__Your assignment__
Scan the material and copy out each line where the word "Žaidimų" occurs.

======== Recorded data

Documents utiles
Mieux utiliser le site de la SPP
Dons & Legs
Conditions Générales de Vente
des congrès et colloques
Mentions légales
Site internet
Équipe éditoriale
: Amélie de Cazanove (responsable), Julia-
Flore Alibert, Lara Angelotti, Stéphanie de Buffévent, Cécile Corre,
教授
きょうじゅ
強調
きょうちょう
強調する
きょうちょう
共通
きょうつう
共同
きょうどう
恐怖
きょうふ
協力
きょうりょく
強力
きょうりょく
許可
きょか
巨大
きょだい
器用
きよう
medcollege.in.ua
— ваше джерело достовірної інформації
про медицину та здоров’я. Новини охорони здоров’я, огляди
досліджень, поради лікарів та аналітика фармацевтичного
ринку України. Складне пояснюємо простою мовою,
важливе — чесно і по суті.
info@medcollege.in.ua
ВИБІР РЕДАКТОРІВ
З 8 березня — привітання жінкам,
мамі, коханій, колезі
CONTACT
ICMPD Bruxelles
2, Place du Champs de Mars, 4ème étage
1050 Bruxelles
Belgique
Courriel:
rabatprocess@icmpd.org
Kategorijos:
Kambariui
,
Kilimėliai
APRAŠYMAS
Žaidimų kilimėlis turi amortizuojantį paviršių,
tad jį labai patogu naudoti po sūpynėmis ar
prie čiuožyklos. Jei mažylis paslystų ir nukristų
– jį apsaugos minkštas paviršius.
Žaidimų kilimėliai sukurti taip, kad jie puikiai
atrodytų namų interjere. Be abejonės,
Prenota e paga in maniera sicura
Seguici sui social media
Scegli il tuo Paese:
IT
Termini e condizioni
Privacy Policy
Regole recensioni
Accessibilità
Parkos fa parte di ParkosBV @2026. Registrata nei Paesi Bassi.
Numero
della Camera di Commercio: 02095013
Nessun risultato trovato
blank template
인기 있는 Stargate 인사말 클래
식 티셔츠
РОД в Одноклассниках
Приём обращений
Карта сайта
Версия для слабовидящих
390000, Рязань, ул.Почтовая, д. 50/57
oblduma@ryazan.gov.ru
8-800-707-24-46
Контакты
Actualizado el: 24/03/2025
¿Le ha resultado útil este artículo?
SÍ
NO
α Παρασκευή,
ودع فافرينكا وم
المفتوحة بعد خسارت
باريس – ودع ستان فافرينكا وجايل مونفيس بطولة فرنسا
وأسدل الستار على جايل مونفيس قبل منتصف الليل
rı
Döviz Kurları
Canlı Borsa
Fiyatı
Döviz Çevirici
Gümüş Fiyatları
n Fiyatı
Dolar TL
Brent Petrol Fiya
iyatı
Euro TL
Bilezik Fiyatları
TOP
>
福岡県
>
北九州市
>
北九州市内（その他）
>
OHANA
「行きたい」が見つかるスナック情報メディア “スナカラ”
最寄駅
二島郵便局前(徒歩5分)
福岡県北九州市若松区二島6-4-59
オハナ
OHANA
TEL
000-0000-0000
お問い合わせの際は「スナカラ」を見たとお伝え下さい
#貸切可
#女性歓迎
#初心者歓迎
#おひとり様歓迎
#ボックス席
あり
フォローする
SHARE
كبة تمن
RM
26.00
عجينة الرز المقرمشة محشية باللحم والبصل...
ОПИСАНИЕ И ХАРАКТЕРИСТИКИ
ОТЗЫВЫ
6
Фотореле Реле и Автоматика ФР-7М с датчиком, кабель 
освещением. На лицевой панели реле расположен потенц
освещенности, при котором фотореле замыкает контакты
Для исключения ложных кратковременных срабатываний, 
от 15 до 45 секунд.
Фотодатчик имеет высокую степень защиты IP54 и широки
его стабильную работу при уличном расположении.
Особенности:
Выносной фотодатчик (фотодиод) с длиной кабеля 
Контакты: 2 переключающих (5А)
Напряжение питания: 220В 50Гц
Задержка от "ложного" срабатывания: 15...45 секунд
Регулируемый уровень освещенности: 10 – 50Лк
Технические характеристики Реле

================

__Result__
Žaidimų kilimėlis turi amortizuojantį paviršių,
Žaidimų kilimėliai sukurti taip, kad jie puikiai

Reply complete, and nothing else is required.